Please restate, word for word, the lines below that begin at the one with "Arten- und Naturschutzprojekte" and end at the one with "Terminkalender". Leave out all other lines.

### Information provided ###

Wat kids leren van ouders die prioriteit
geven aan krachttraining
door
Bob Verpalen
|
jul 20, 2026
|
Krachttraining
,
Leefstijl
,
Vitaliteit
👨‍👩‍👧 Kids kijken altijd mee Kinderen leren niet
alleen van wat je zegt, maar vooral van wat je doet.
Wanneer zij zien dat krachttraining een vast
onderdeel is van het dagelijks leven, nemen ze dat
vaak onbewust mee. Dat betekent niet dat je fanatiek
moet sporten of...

###
### Information provided ###

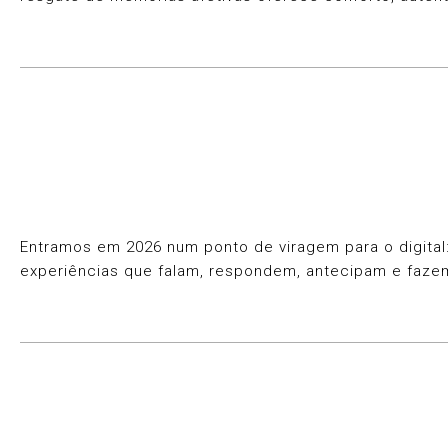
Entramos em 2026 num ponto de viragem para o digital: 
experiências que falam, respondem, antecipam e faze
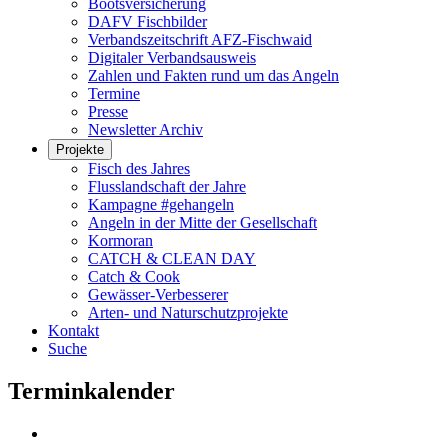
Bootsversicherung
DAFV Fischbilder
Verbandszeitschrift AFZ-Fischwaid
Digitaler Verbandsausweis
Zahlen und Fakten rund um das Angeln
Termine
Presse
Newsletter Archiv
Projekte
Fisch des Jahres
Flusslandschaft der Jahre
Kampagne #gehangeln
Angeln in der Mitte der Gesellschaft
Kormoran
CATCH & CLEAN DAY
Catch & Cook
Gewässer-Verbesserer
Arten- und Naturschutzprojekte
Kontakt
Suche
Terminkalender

###
### Information provided ###

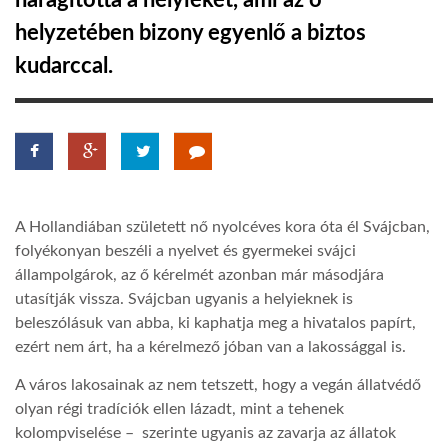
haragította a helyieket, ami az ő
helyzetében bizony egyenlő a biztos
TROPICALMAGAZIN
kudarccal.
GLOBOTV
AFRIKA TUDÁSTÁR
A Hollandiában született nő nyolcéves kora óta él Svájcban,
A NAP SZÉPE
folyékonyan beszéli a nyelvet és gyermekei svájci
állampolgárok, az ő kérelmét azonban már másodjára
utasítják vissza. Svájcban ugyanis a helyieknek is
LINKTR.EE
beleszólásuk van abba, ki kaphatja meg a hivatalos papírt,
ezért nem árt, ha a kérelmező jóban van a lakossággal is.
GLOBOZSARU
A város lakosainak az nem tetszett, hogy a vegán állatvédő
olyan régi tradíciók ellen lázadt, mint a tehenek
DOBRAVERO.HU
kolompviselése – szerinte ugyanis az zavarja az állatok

###

Written answer:
Arten- und Naturschutzprojekte
Kontakt
Suche
Terminkalender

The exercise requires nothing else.